Roanoke Times Copyright (c) 1995, Landmark Communications, Inc. DATE: FRIDAY, September 29, 1995 TAG: 9509290077 SECTION: BUSINESS PAGE: A-7 EDITION: METRO SOURCE: Journal of Commerce DATELINE: WASHINGTON LENGTH: Medium
U.S. Trade Representative Mickey Kantor called the agreement ``a significant step forward'' but warned that ``much more needs to be accomplished to fully open the Korean auto market.'' He indicated that the pressure would be on Korea immediately to offer further concessions.
This was a much sterner warning than Kantor delivered to Japan after last June's auto pact with that government.
He said the United States would prepare a complaint against Korea's remaining barriers on auto imports to take to the World Trade Organization, and hinted that June 1 would be the new deadline for Korea to avoid that action.
At the same time, Kantor said the administration had declined to name South Korea or any other country to an annual list of trade problem ``priorities'' under the so-called Super 301 law.
Both the Korea agreement and the decision to avoid new confrontations under Super 301 reflect a shift by the administration away from noisy, rhetorical battles on trade and toward a quieter and more diplomatic approach.
Unlike the epic fight with Japan that led to an auto trade agreement in June, administration officials have refrained from threatening South Korea with sanctions and have not engaged in the kind of verbal brawling that took place with Japan for more than a year.
Super 301 was enacted in 1988 as a way to focus international attention on trade barriers in other countries, and it called for trade retaliation if those barriers were not addressed within a year. President Bush resisted using the law.
President Clinton promised to use Super 301 more aggressively than his predecessor, but his administration has turned against it.
A senior U.S. trade official said at a news conference Thursday that the threat of Super 301 had been instrumental in forcing South Korea to meet U.S. demands in the auto talks, but an auto industry official involved in the negotiations disputed this.

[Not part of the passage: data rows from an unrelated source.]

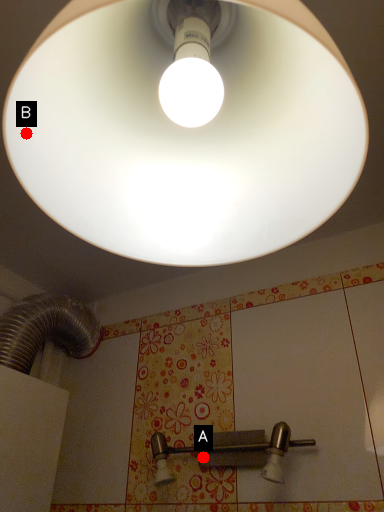 Question: Two points are circled on the image, labeled by A and B beside each circle. Which point is closer to the camera taking this photo?

Choices:
 (A) A is closer
 (B) B is closer

Answer: (B) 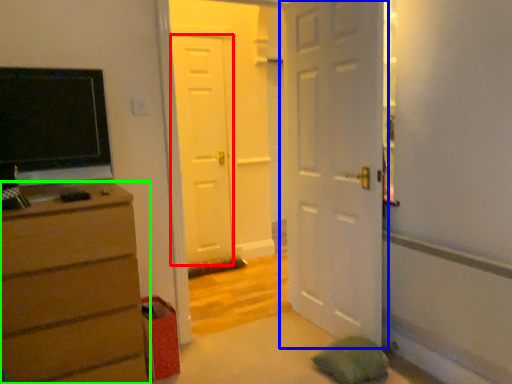 Question: Which object is positioned closest to door (highlighted by a red box)? Select from door (highlighted by a blue box) and chest of drawers (highlighted by a green box).

Choices:
 (A) door
 (B) chest of drawers

Answer: (A) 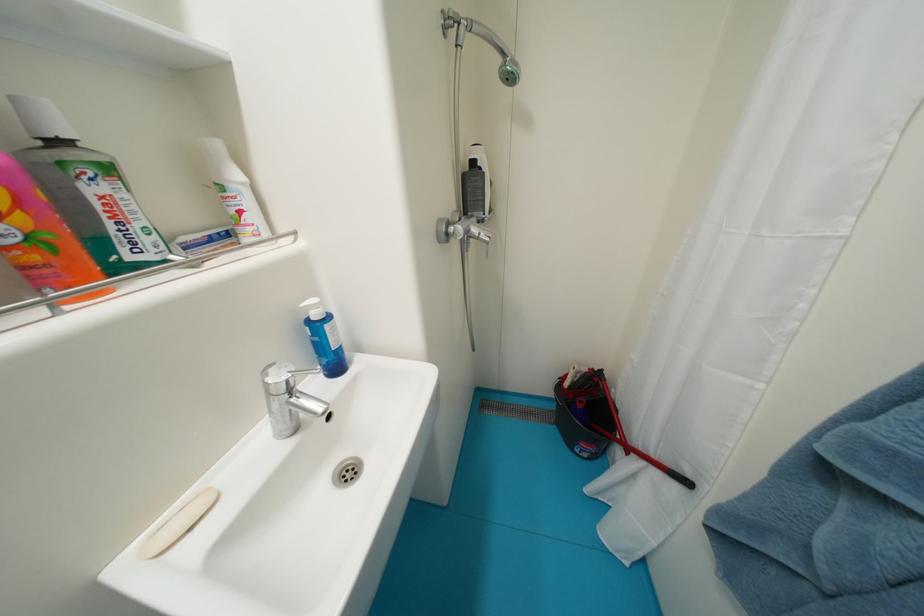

``The White House doesn't want to use Super 301 against Korea or any country, and the Koreans know this,'' he said. ``We're still very hopeful about opening that market, but Super 301, to be honest, is not playing a big factor.''
In many ways the Korea auto agreement does much more to address that nation's barriers to car imports than the recent Japan agreement, which was billed as covering autos and auto parts but did little to directly attack barriers to auto trade.
The Japanese government agreed to send a letter to auto dealers reminding them that they were free to carry imported cars. Beyond some non-binding predictions from the U.S. side about how many new foreign auto dealerships should open in the next few years, the Japanese government made no new commitments last June on autos. Previously, it had already decided to loosen inspection rules for autos.
By contrast, the Korea agreement directly tackles what U.S. automakers consider the major barriers to imports.
While the results are incomplete in some areas, the agreement by itself should provide some opportunity for U.S. companies, ``in dollars and cents,'' said Steve Collins, director of international affairs for the American Auto Manufacturers Association.
For example, South Korea agreed to reduce discriminatory taxes collected on autos with larger engines, a disparity that falls disproportionately on imports, he said.
Kantor said Thursday that Korea had agreed to reduce taxes 24 percent for engines between 2.5 liters and 3 liters and by 41 percent for engines above 3 liters.
That will reduce the price for imported cars by 15 percent, Kantor said, or about $2,800. Using AAMA's analysis, this would still leave a disparity of up to 25 percent, but Collins said that it nevertheless represents a ``significant step'' in correcting the price discrimination.